- _WHAT IS EXPECTED_
Your reply should be the complete data, reproduced exactly.

- _DATA SHOWN_
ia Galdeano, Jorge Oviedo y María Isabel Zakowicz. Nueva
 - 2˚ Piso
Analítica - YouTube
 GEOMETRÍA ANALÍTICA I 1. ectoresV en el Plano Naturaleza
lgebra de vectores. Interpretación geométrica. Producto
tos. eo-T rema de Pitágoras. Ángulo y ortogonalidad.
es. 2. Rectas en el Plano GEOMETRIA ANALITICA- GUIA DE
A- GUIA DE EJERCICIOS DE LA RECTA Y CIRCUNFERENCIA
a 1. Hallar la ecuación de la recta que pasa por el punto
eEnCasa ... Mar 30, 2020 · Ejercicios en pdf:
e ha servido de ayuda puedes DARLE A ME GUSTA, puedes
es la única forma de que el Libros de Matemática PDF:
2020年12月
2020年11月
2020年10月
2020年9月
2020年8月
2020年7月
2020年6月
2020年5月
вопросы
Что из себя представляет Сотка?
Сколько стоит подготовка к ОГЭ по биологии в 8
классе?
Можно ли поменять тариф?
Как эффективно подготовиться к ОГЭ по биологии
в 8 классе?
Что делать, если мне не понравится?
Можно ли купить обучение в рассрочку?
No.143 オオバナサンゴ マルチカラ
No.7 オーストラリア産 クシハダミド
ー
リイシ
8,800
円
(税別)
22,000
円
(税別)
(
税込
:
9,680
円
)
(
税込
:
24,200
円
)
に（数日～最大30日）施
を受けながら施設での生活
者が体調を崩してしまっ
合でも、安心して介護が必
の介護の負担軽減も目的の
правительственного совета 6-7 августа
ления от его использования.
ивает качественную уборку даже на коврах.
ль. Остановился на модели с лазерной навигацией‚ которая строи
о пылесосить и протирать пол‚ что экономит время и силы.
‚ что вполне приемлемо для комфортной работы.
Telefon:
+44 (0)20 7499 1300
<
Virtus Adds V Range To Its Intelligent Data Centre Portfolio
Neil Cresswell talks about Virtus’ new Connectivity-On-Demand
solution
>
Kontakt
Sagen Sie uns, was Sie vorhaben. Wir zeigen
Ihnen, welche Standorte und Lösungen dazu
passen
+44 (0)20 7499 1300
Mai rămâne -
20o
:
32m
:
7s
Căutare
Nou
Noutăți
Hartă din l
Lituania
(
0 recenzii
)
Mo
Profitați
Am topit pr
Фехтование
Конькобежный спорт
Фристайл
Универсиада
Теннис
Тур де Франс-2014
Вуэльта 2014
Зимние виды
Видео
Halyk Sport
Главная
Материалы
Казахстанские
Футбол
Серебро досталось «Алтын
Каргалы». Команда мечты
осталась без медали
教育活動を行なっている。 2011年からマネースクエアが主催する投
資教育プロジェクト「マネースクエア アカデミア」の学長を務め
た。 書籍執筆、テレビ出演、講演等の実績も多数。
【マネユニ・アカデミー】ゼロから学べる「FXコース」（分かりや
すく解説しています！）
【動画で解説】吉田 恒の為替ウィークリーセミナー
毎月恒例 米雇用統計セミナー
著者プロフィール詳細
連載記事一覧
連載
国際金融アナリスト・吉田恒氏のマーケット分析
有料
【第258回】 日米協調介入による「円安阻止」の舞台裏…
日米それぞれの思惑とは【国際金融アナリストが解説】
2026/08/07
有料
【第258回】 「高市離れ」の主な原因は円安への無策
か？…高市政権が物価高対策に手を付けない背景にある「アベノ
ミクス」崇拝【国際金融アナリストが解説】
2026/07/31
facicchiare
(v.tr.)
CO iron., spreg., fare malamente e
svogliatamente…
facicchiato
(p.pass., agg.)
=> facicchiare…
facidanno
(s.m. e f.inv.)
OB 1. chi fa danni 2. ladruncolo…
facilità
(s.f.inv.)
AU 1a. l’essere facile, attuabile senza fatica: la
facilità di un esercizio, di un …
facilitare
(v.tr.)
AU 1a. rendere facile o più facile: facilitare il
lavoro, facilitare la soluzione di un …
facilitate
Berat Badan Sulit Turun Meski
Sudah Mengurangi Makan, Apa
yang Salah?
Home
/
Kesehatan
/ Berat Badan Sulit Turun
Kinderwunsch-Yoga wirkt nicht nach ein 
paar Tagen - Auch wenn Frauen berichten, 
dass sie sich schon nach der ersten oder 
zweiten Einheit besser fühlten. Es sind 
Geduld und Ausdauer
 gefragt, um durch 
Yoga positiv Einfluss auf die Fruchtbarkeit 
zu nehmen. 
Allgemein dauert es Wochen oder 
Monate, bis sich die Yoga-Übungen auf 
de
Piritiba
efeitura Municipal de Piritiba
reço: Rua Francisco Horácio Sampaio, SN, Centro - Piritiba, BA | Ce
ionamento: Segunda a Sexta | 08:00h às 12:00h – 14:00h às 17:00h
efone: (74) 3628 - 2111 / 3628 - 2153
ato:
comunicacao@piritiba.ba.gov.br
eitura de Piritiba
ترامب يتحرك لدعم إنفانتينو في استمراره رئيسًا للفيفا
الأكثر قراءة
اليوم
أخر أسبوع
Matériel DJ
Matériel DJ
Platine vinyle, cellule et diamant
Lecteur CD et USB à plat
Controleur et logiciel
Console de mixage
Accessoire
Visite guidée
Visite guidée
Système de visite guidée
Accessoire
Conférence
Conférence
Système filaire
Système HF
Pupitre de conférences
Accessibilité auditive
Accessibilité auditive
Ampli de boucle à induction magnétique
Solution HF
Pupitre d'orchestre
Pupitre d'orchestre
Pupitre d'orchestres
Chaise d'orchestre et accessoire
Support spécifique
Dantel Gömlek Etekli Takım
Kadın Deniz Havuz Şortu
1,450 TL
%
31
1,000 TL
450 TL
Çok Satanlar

- _TASK ANSWER_
ia Galdeano, Jorge Oviedo y María Isabel Zakowicz. Nueva
 - 2˚ Piso
Analítica - YouTube
 GEOMETRÍA ANALÍTICA I 1. ectoresV en el Plano Naturaleza
lgebra de vectores. Interpretación geométrica. Producto
tos. eo-T rema de Pitágoras. Ángulo y ortogonalidad.
es. 2. Rectas en el Plano GEOMETRIA ANALITICA- GUIA DE
A- GUIA DE EJERCICIOS DE LA RECTA Y CIRCUNFERENCIA
a 1. Hallar la ecuación de la recta que pasa por el punto
eEnCasa ... Mar 30, 2020 · Ejercicios en pdf:
e ha servido de ayuda puedes DARLE A ME GUSTA, puedes
es la única forma de que el Libros de Matemática PDF:
2020年12月
2020年11月
2020年10月
2020年9月
2020年8月
2020年7月
2020年6月
2020年5月
вопросы
Что из себя представляет Сотка?
Сколько стоит подготовка к ОГЭ по биологии в 8
классе?
Можно ли поменять тариф?
Как эффективно подготовиться к ОГЭ по биологии
в 8 классе?
Что делать, если мне не понравится?
Можно ли купить обучение в рассрочку?
No.143 オオバナサンゴ マルチカラ
No.7 オーストラリア産 クシハダミド
ー
リイシ
8,800
円
(税別)
22,000
円
(税別)
(
税込
:
9,680
円
)
(
税込
:
24,200
円
)
に（数日～最大30日）施
を受けながら施設での生活
者が体調を崩してしまっ
合でも、安心して介護が必
の介護の負担軽減も目的の
правительственного совета 6-7 августа
ления от его использования.
ивает качественную уборку даже на коврах.
ль. Остановился на модели с лазерной навигацией‚ которая строи
о пылесосить и протирать пол‚ что экономит время и силы.
‚ что вполне приемлемо для комфортной работы.
Telefon:
+44 (0)20 7499 1300
<
Virtus Adds V Range To Its Intelligent Data Centre Portfolio
Neil Cresswell talks about Virtus’ new Connectivity-On-Demand
solution
>
Kontakt
Sagen Sie uns, was Sie vorhaben. Wir zeigen
Ihnen, welche Standorte und Lösungen dazu
passen
+44 (0)20 7499 1300
Mai rămâne -
20o
:
32m
:
7s
Căutare
Nou
Noutăți
Hartă din l
Lituania
(
0 recenzii
)
Mo
Profitați
Am topit pr
Фехтование
Конькобежный спорт
Фристайл
Универсиада
Теннис
Тур де Франс-2014
Вуэльта 2014
Зимние виды
Видео
Halyk Sport
Главная
Материалы
Казахстанские
Футбол
Серебро досталось «Алтын
Каргалы». Команда мечты
осталась без медали
教育活動を行なっている。 2011年からマネースクエアが主催する投
資教育プロジェクト「マネースクエア アカデミア」の学長を務め
た。 書籍執筆、テレビ出演、講演等の実績も多数。
【マネユニ・アカデミー】ゼロから学べる「FXコース」（分かりや
すく解説しています！）
【動画で解説】吉田 恒の為替ウィークリーセミナー
毎月恒例 米雇用統計セミナー
著者プロフィール詳細
連載記事一覧
連載
国際金融アナリスト・吉田恒氏のマーケット分析
有料
【第258回】 日米協調介入による「円安阻止」の舞台裏…
日米それぞれの思惑とは【国際金融アナリストが解説】
2026/08/07
有料
【第258回】 「高市離れ」の主な原因は円安への無策
か？…高市政権が物価高対策に手を付けない背景にある「アベノ
ミクス」崇拝【国際金融アナリストが解説】
2026/07/31
facicchiare
(v.tr.)
CO iron., spreg., fare malamente e
svogliatamente…
facicchiato
(p.pass., agg.)
=> facicchiare…
facidanno
(s.m. e f.inv.)
OB 1. chi fa danni 2. ladruncolo…
facilità
(s.f.inv.)
AU 1a. l’essere facile, attuabile senza fatica: la
facilità di un esercizio, di un …
facilitare
(v.tr.)
AU 1a. rendere facile o più facile: facilitare il
lavoro, facilitare la soluzione di un …
facilitate
Berat Badan Sulit Turun Meski
Sudah Mengurangi Makan, Apa
yang Salah?
Home
/
Kesehatan
/ Berat Badan Sulit Turun
Kinderwunsch-Yoga wirkt nicht nach ein 
paar Tagen - Auch wenn Frauen berichten, 
dass sie sich schon nach der ersten oder 
zweiten Einheit besser fühlten. Es sind 
Geduld und Ausdauer
 gefragt, um durch 
Yoga positiv Einfluss auf die Fruchtbarkeit 
zu nehmen. 
Allgemein dauert es Wochen oder 
Monate, bis sich die Yoga-Übungen auf 
de
Piritiba
efeitura Municipal de Piritiba
reço: Rua Francisco Horácio Sampaio, SN, Centro - Piritiba, BA | Ce
ionamento: Segunda a Sexta | 08:00h às 12:00h – 14:00h às 17:00h
efone: (74) 3628 - 2111 / 3628 - 2153
ato:
comunicacao@piritiba.ba.gov.br
eitura de Piritiba
ترامب يتحرك لدعم إنفانتينو في استمراره رئيسًا للفيفا
الأكثر قراءة
اليوم
أخر أسبوع
Matériel DJ
Matériel DJ
Platine vinyle, cellule et diamant
Lecteur CD et USB à plat
Controleur et logiciel
Console de mixage
Accessoire
Visite guidée
Visite guidée
Système de visite guidée
Accessoire
Conférence
Conférence
Système filaire
Système HF
Pupitre de conférences
Accessibilité auditive
Accessibilité auditive
Ampli de boucle à induction magnétique
Solution HF
Pupitre d'orchestre
Pupitre d'orchestre
Pupitre d'orchestres
Chaise d'orchestre et accessoire
Support spécifique
Dantel Gömlek Etekli Takım
Kadın Deniz Havuz Şortu
1,450 TL
%
31
1,000 TL
450 TL
Çok Satanlar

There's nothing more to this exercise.